🤖 AI Summary
This study investigates the fundamental differences in internal representation structures between diffusion language models and autoregressive language models, and their implications for inference efficiency. Through layer-wise and token-wise representation analysis, the authors find that the diffusion training objective induces greater hierarchical structure and redundancy in early-layer representations. Leveraging this insight, they propose a static, architecture-agnostic layer-skipping strategy at inference time that achieves substantial efficiency gains without relying on KV cache optimization. Experiments show that skipping redundant layers in native diffusion models reduces FLOPs by 18.75% while preserving over 90% of performance on reasoning and code generation tasks.

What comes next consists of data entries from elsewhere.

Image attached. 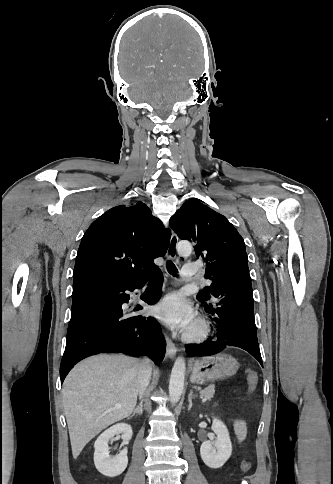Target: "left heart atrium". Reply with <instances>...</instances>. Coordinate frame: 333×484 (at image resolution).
Listing matches in <instances>:
<instances>
[{
	"label": "left heart atrium",
	"mask_w": 333,
	"mask_h": 484,
	"mask_svg": "<svg viewBox=\"0 0 333 484\" xmlns=\"http://www.w3.org/2000/svg\"><path fill=\"white\" fill-rule=\"evenodd\" d=\"M154 315L168 325L184 331L189 330L195 321L191 302L179 292L166 295L154 307Z\"/></svg>",
	"instance_id": "obj_1"
}]
</instances>
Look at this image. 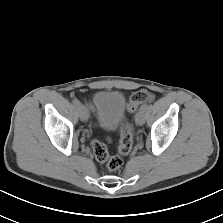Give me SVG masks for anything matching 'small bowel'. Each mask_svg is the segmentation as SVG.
<instances>
[{"label": "small bowel", "instance_id": "c3829d8e", "mask_svg": "<svg viewBox=\"0 0 223 223\" xmlns=\"http://www.w3.org/2000/svg\"><path fill=\"white\" fill-rule=\"evenodd\" d=\"M90 108L93 110V107L92 106H90Z\"/></svg>", "mask_w": 223, "mask_h": 223}]
</instances>
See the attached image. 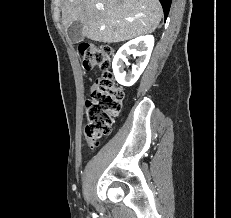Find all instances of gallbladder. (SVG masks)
<instances>
[{"label": "gallbladder", "instance_id": "gallbladder-1", "mask_svg": "<svg viewBox=\"0 0 231 218\" xmlns=\"http://www.w3.org/2000/svg\"><path fill=\"white\" fill-rule=\"evenodd\" d=\"M83 23L80 21L74 22L68 29L67 33L71 43L76 44L81 42L84 37L82 35Z\"/></svg>", "mask_w": 231, "mask_h": 218}]
</instances>
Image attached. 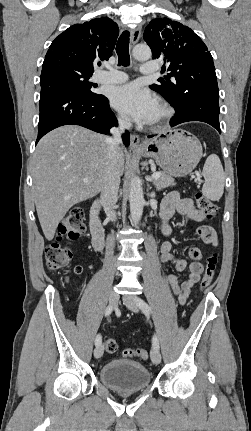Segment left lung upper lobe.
<instances>
[{"instance_id":"obj_1","label":"left lung upper lobe","mask_w":251,"mask_h":431,"mask_svg":"<svg viewBox=\"0 0 251 431\" xmlns=\"http://www.w3.org/2000/svg\"><path fill=\"white\" fill-rule=\"evenodd\" d=\"M144 39L152 50V58L164 60L170 72L150 88L174 109L195 95L219 96L212 56L189 27L168 18H156L145 28Z\"/></svg>"}]
</instances>
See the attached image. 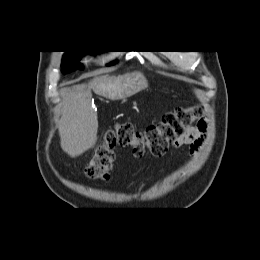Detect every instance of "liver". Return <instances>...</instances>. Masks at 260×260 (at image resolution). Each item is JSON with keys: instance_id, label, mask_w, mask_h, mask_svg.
<instances>
[{"instance_id": "6515ba94", "label": "liver", "mask_w": 260, "mask_h": 260, "mask_svg": "<svg viewBox=\"0 0 260 260\" xmlns=\"http://www.w3.org/2000/svg\"><path fill=\"white\" fill-rule=\"evenodd\" d=\"M117 81L118 78L103 75L93 79L91 88L96 94L112 99L111 89ZM91 97L90 91L70 92L60 104L61 148L73 158L92 148L97 140L98 119Z\"/></svg>"}]
</instances>
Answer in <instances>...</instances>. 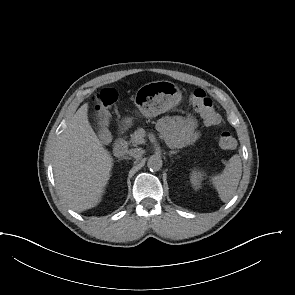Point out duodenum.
Wrapping results in <instances>:
<instances>
[{"instance_id": "duodenum-1", "label": "duodenum", "mask_w": 295, "mask_h": 295, "mask_svg": "<svg viewBox=\"0 0 295 295\" xmlns=\"http://www.w3.org/2000/svg\"><path fill=\"white\" fill-rule=\"evenodd\" d=\"M113 152L117 157H124L127 153V142L124 135L120 134L114 143Z\"/></svg>"}]
</instances>
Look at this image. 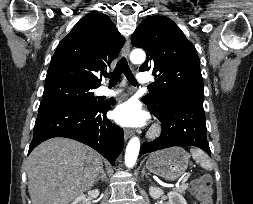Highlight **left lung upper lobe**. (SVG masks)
<instances>
[{"mask_svg": "<svg viewBox=\"0 0 253 204\" xmlns=\"http://www.w3.org/2000/svg\"><path fill=\"white\" fill-rule=\"evenodd\" d=\"M132 45L146 51L140 71H152L158 78L154 90L143 97L158 114L175 105L203 102L200 60L194 45L168 17L150 16L131 35Z\"/></svg>", "mask_w": 253, "mask_h": 204, "instance_id": "left-lung-upper-lobe-1", "label": "left lung upper lobe"}]
</instances>
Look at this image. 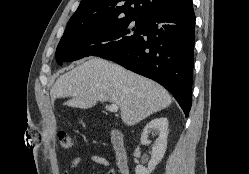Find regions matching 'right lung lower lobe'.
I'll return each instance as SVG.
<instances>
[{
	"instance_id": "98d812e1",
	"label": "right lung lower lobe",
	"mask_w": 249,
	"mask_h": 174,
	"mask_svg": "<svg viewBox=\"0 0 249 174\" xmlns=\"http://www.w3.org/2000/svg\"><path fill=\"white\" fill-rule=\"evenodd\" d=\"M195 14L192 3L155 13L126 49L104 54L126 69L155 80L176 98L186 117L191 108Z\"/></svg>"
}]
</instances>
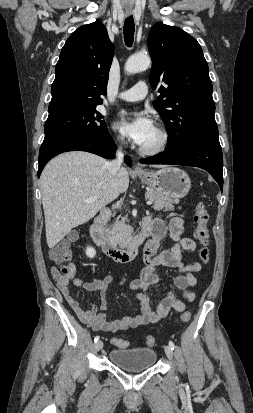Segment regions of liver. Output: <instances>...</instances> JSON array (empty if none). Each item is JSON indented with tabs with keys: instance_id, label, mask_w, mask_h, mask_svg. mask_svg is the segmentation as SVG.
Segmentation results:
<instances>
[{
	"instance_id": "6515ba94",
	"label": "liver",
	"mask_w": 253,
	"mask_h": 413,
	"mask_svg": "<svg viewBox=\"0 0 253 413\" xmlns=\"http://www.w3.org/2000/svg\"><path fill=\"white\" fill-rule=\"evenodd\" d=\"M128 186V171L120 167L112 176L108 162L98 155L72 151L53 158L40 176L48 247L53 248L73 228L92 219ZM94 196L96 200L87 202Z\"/></svg>"
}]
</instances>
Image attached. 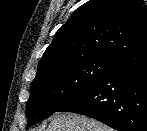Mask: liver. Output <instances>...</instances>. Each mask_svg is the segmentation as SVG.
Instances as JSON below:
<instances>
[{
	"mask_svg": "<svg viewBox=\"0 0 147 131\" xmlns=\"http://www.w3.org/2000/svg\"><path fill=\"white\" fill-rule=\"evenodd\" d=\"M46 131H112L103 123L74 113H55Z\"/></svg>",
	"mask_w": 147,
	"mask_h": 131,
	"instance_id": "6515ba94",
	"label": "liver"
}]
</instances>
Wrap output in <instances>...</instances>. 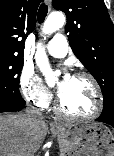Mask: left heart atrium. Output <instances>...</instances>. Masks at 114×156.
I'll list each match as a JSON object with an SVG mask.
<instances>
[{
	"label": "left heart atrium",
	"instance_id": "1",
	"mask_svg": "<svg viewBox=\"0 0 114 156\" xmlns=\"http://www.w3.org/2000/svg\"><path fill=\"white\" fill-rule=\"evenodd\" d=\"M70 76L68 74H65L60 81V84L57 87V92L60 94L63 90L64 85L70 80Z\"/></svg>",
	"mask_w": 114,
	"mask_h": 156
}]
</instances>
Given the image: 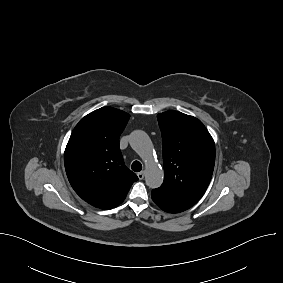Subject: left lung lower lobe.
I'll return each instance as SVG.
<instances>
[{"instance_id": "0a47b994", "label": "left lung lower lobe", "mask_w": 283, "mask_h": 283, "mask_svg": "<svg viewBox=\"0 0 283 283\" xmlns=\"http://www.w3.org/2000/svg\"><path fill=\"white\" fill-rule=\"evenodd\" d=\"M153 201L164 211L169 213H179L182 210L175 207L171 202L165 199L159 192L155 189L151 192Z\"/></svg>"}]
</instances>
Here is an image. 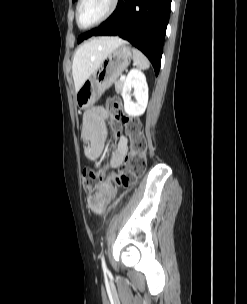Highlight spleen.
I'll return each instance as SVG.
<instances>
[{"instance_id":"3e777b00","label":"spleen","mask_w":247,"mask_h":304,"mask_svg":"<svg viewBox=\"0 0 247 304\" xmlns=\"http://www.w3.org/2000/svg\"><path fill=\"white\" fill-rule=\"evenodd\" d=\"M133 62L139 69L146 70L150 67L149 61L146 56L138 49L133 48Z\"/></svg>"}]
</instances>
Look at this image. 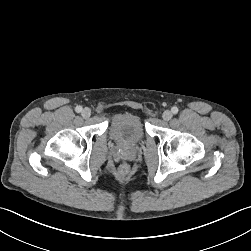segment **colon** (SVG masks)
<instances>
[{
  "mask_svg": "<svg viewBox=\"0 0 251 251\" xmlns=\"http://www.w3.org/2000/svg\"><path fill=\"white\" fill-rule=\"evenodd\" d=\"M128 172V165L126 164H121L119 167V173L124 175Z\"/></svg>",
  "mask_w": 251,
  "mask_h": 251,
  "instance_id": "1",
  "label": "colon"
}]
</instances>
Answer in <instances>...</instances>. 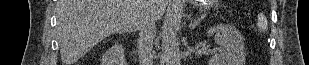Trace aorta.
Here are the masks:
<instances>
[{"label":"aorta","mask_w":309,"mask_h":65,"mask_svg":"<svg viewBox=\"0 0 309 65\" xmlns=\"http://www.w3.org/2000/svg\"><path fill=\"white\" fill-rule=\"evenodd\" d=\"M182 17V8L177 6L169 18L166 27L164 60L166 65H180L181 53L178 34Z\"/></svg>","instance_id":"1"}]
</instances>
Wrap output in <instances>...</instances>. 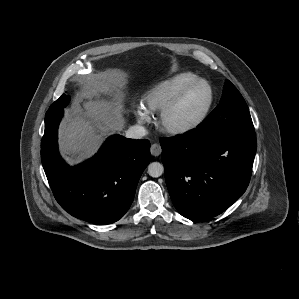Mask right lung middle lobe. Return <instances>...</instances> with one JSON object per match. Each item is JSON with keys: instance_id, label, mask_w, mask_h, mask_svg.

In contrast, applying the same strategy to autoregressive models leads to significant performance degradation, confirming the unique suitability of the approach for diffusion-based architectures.
📝 Abstract
Autoregressive (AR) language models form representations incrementally through left-to-right prediction, whereas diffusion language models (dLLMs) are trained via full-sequence denoising. Although recent dLLMs match AR performance, it remains unclear whether diffusion objectives fundamentally reshape internal representations across depth. We perform the first layer- and token-wise representational analysis comparing native dLLMs (LLaDA), native AR models (Qwen2.5), and AR-initialized dLLMs (Dream-7B). We find that diffusion objectives result in different, more hierarchical abstractions with substantial early-layer redundancy and reduced recency bias, while AR objectives produce tightly coupled, depth-dependent representations. Critically, AR-initialized dLLMs retain AR-like representational dynamics despite diffusion training, revealing persistent initialization bias. Leveraging this observed representational redundancy, we introduce a static, task-agnostic inference-time layer-skipping method requiring no architectural changes or KV-cache sharing. Native dLLMs achieve up to 18.75% FLOPs reduction while preserving over 90% performance on reasoning and code generation benchmarks, whereas AR models degrade sharply under comparable skipping. These results link training objectives to representational structure and enable practical, cache-orthogonal efficiency gains.